### About this exercise
Every line with the string "League" should be copied from the data.

*** Opening Records for the exercise ***

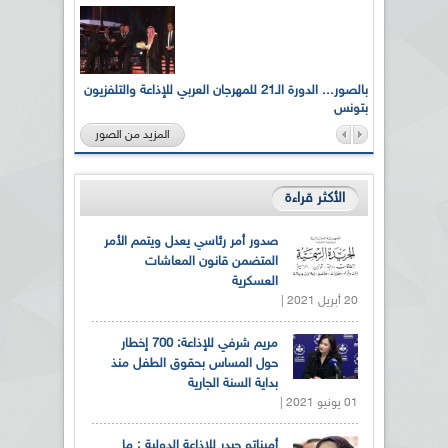
لى أرواح
بالصور... الدورة الـ21 للمهرجان العربي للإذاعة والتلفزيون
بتونس
المزيد من الصور
الأكثر قراءة
صدور أمر رئاسي يعدل ويتمم الأمر
المتضمن قانون المعاشات
العسكرية
20 أبريل 2021 |
مريم شرفي للإذاعة: 700 إخطار
حول المساس بحقوق الطفل منذ
بداية السنة الجارية
01 يونيو 2021 |
أميناتو حيدر للاذاعة الدولية : ما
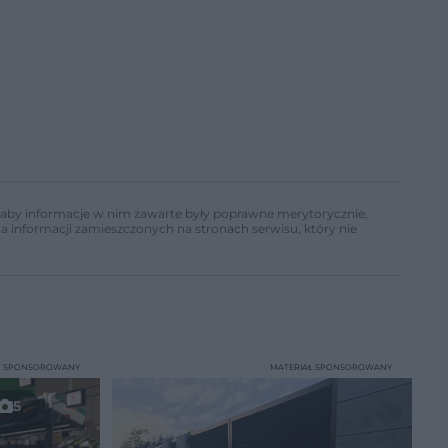
ń, aby informacje w nim zawarte były poprawne merytorycznie,
a informacji zamieszczonych na stronach serwisu, który nie
T SPONSOROWANY
MATERIAŁ SPONSOROWANY
5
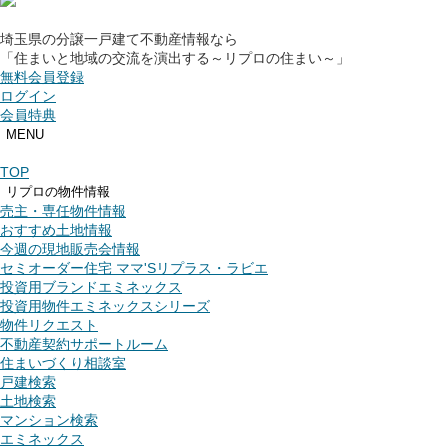
埼玉県の分譲一戸建て不動産情報なら
「住まいと地域の交流を演出する～リプロの住まい～」
無料会員登録
ログイン
会員特典
MENU
TOP
リプロの物件情報
売主・専任物件情報
おすすめ土地情報
今週の現地販売会情報
セミオーダー住宅 ママ'Sリプラス・ラビエ
投資用ブランドエミネックス
投資用物件エミネックスシリーズ
物件リクエスト
不動産契約サポートルーム
住まいづくり相談室
戸建検索
土地検索
マンション検索
エミネックス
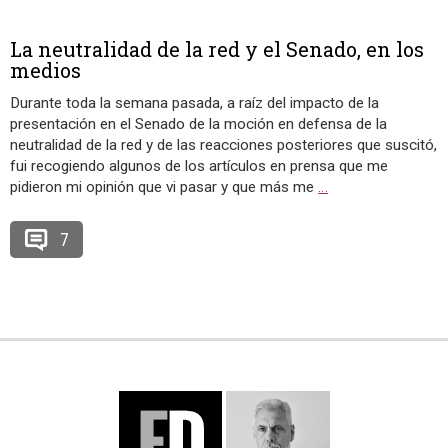
La neutralidad de la red y el Senado, en los
medios
Durante toda la semana pasada, a raíz del impacto de la
presentación en el Senado de la moción en defensa de la
neutralidad de la red y de las reacciones posteriores que suscitó,
fui recogiendo algunos de los artículos en prensa que me
pidieron mi opinión que vi pasar y que más me
…
7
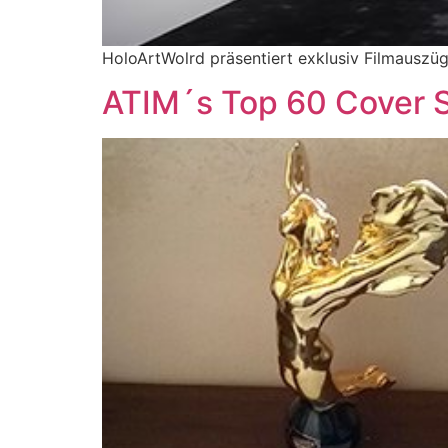
HoloArtWolrd präsentiert exklusiv Filmausz
ATIM´s Top 60 Cover S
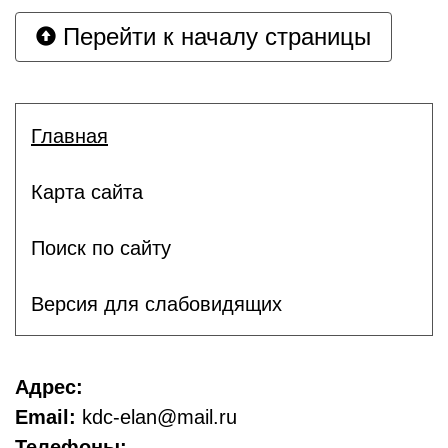
Перейти к началу страницы
Главная
Карта сайта
Поиск по сайту
Версия для слабовидящих
Адрес:
Email:
kdc-elan@mail.ru
Телефоны:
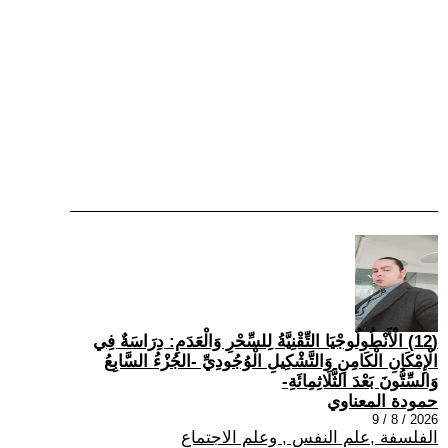
(12) الْأَنْطُولُوجْيَا التِّقْنِيَّةُ لِلسِّحْرِ وَالْعَدَمِ: دِرَاسَةٌ فِي
الْإِمْكَانِ الْكَامِنِ وَالتَّشْكِيلِ الْوُجُودِيِّ -الجُزْءُ السَّابِعُ
وَالسِّتُّونَ بَعْدَ الثَّلَاثِمِائَةِ-
حمودة المعناوي
2026 / 8 / 9
الفلسفة ,علم النفس , وعلم الاجتماع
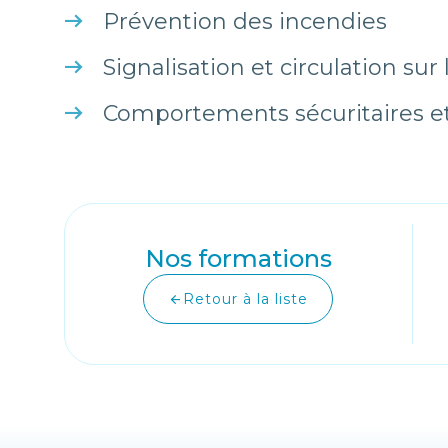
Prévention des incendies
Signalisation et circulation sur
Comportements sécuritaires 
Nos formations
Retour à la liste
arrow_back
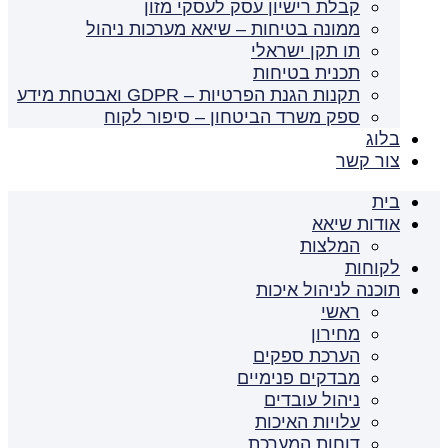
קבלת רישיון עסק לעסקי מזון
ממונה בטיחות – שיאא מערכות ניהול
תו תקן ישראלי
תכנית בטיחות
תקנות הגנת הפרטיות – GDPR ואבטחת מידע
ספק משרד הביטחון – סיפור לקוח
בלוג
צור קשר
בית
אודות שיאא
המלצות
לקוחות
תוכנה לניהול איכות
ראשי
מחירון
הערכת ספקים
מבדקים פנימיים
ניהול עובדים
עלויות האיכות
דוחות המערכת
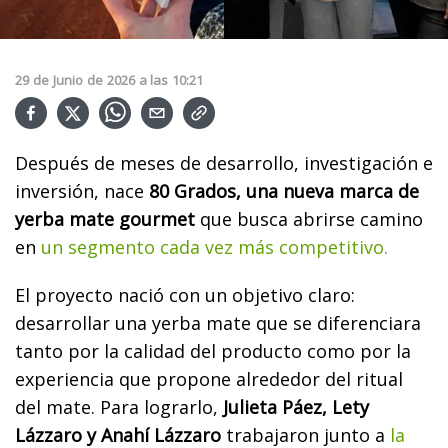
29
de
Junio
de
2026
a las
10:21
Después de meses de desarrollo, investigación e
inversión, nace
80 Grados, una nueva marca de
yerba mate gourmet
que busca abrirse camino
en
un segmento cada vez más competitivo.
El proyecto nació con un objetivo claro:
desarrollar una yerba mate que se diferenciara
tanto por la calidad del producto como por la
experiencia que propone alrededor del ritual
del mate. Para lograrlo,
Julieta Páez, Lety
Lázzaro y Anahí Lázzaro
trabajaron junto a
la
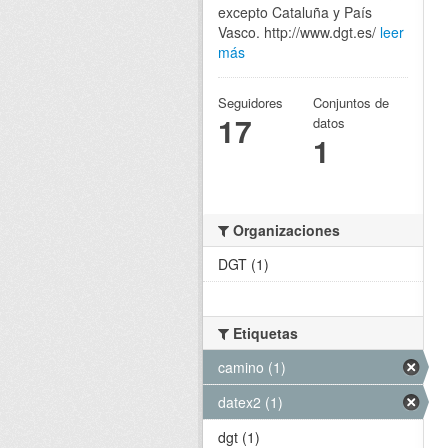
excepto Cataluña y País
Vasco. http://www.dgt.es/
leer
más
Seguidores
Conjuntos de
17
datos
1
Organizaciones
DGT (1)
Etiquetas
camino (1)
datex2 (1)
dgt (1)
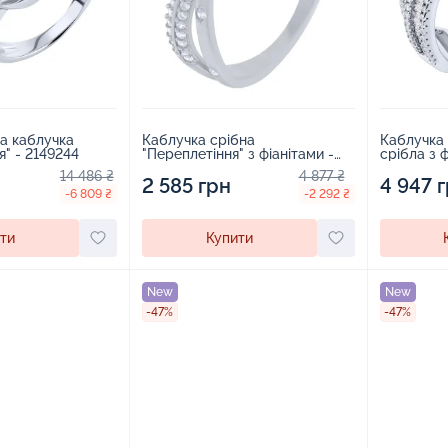
на каблучка
Каблучка срібна
Каблучка 
" - 2149244
"Переплетіння" з фіанітами -
1682869
14 486 ₴
4 877 ₴
2 585 грн
4 947 
-6 809 ₴
-2 292 ₴
ти
Купити
New
New
-47%
-47%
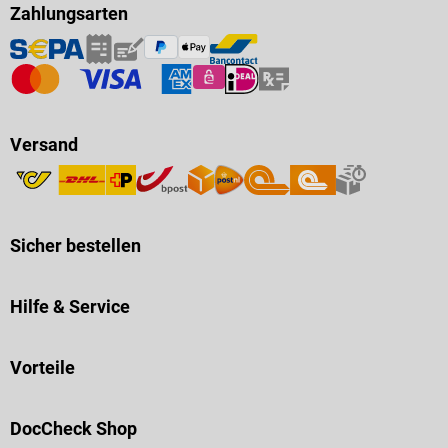
Zahlungsarten
Versand
Sicher bestellen
Hilfe & Service
Vorteile
DocCheck Shop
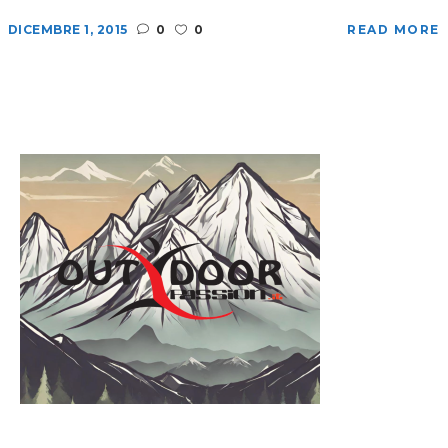
DICEMBRE 1, 2015
0
0
READ MORE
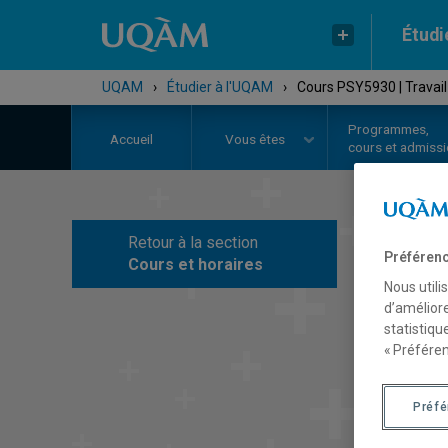
Étudi
UQAM
›
Étudier à l'UQAM
›
Cours PSY5930 | Travail 
Programmes,
Accueil
Vous êtes
cours et admiss
Retour à la section
C
Préférenc
Cours et horaires
Nous utili
d’améliore
statistiqu
« Préféren
Préf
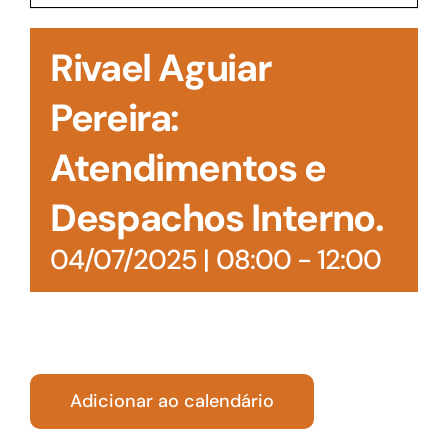
Acesso à Informação
Rivael Aguiar
Pereira:
Atendimentos e
Despachos Interno.
04/07/2025 | 08:00
-
12:00
Adicionar ao calendário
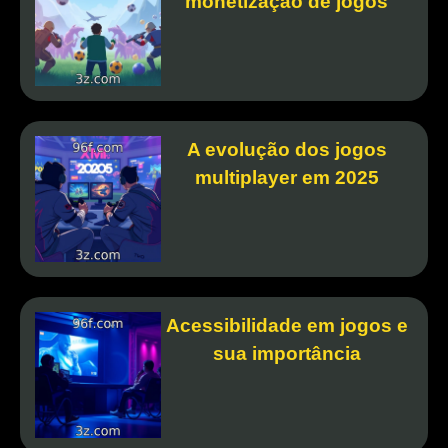
monetização de jogos
A evolução dos jogos
multiplayer em 2025
Acessibilidade em jogos e
sua importância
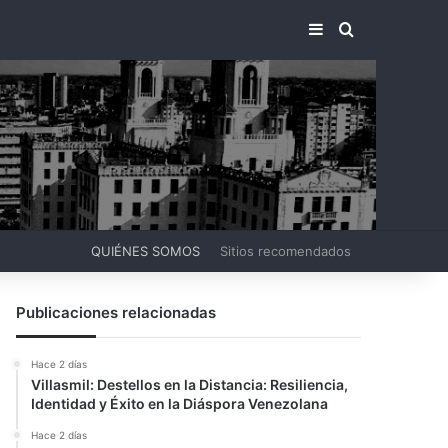
BARRA LATERA
BUSCAR PO
QUIÉNES SOMOS
Sitios recomendados
Publicaciones relacionadas
Hace 2 días
Villasmil: Destellos en la Distancia: Resiliencia,
Identidad y Éxito en la Diáspora Venezolana
Hace 2 días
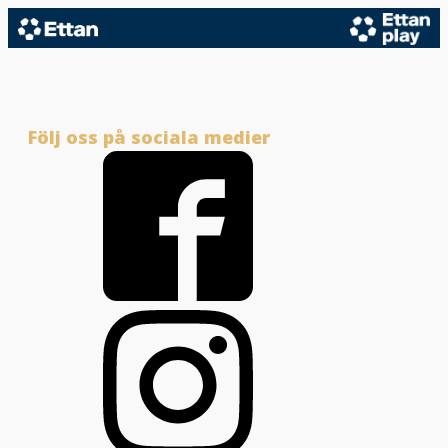
Följ oss på sociala medier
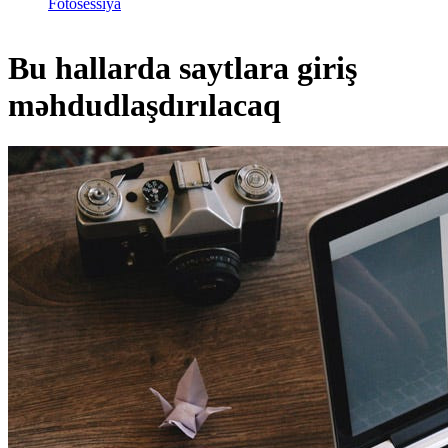
Fotosessiya
Bu hallarda saytlara giriş
məhdudlaşdırılacaq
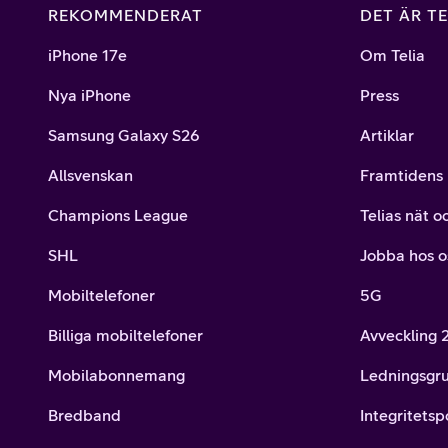
REKOMMENDERAT
DET ÄR TE
iPhone 17e
Om Telia
Nya iPhone
Press
Samsung Galaxy S26
Artiklar
Allsvenskan
Framtidens 
Champions League
Telias nät o
SHL
Jobba hos o
Mobiltelefoner
5G
Billiga mobiltelefoner
Avveckling
Mobilabonnemang
Ledningsgr
Bredband
Integritetsp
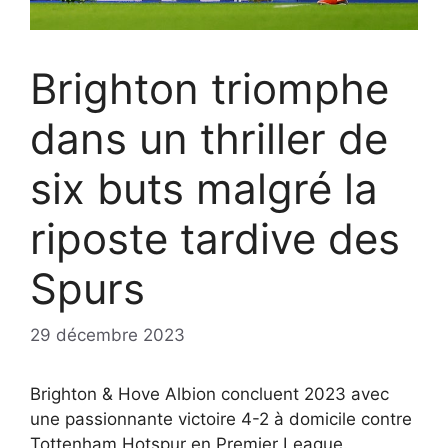
Brighton triomphe
dans un thriller de
six buts malgré la
riposte tardive des
Spurs
29 décembre 2023
Brighton & Hove Albion concluent 2023 avec
une passionnante victoire 4-2 à domicile contre
Tottenham Hotspur en Premier League.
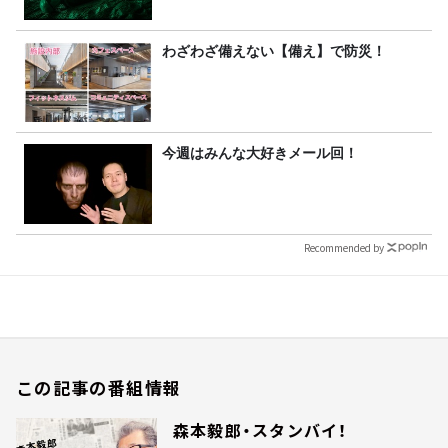
わざわざ備えない【備え】で防災！
今週はみんな大好きメール回！
Recommended by
この記事の番組情報
森本毅郎・スタンバイ！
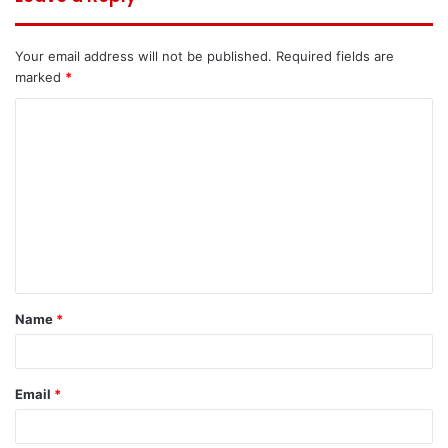
Your email address will not be published.
Required fields are
marked
*
C
o
m
m
e
n
t
Name
*
*
Email
*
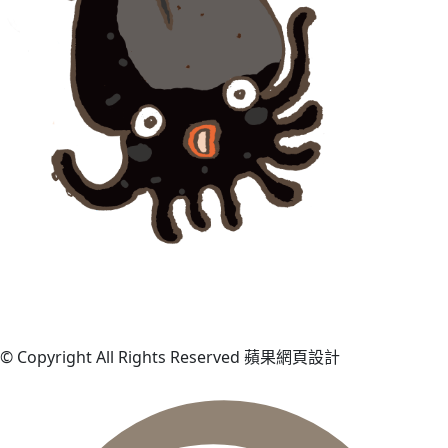
© Copyright All Rights Reserved 蘋果網頁設計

*** Closing Records for the exercise ***

### Solution below
Champions League
Tottenham Hotspur en Premier League.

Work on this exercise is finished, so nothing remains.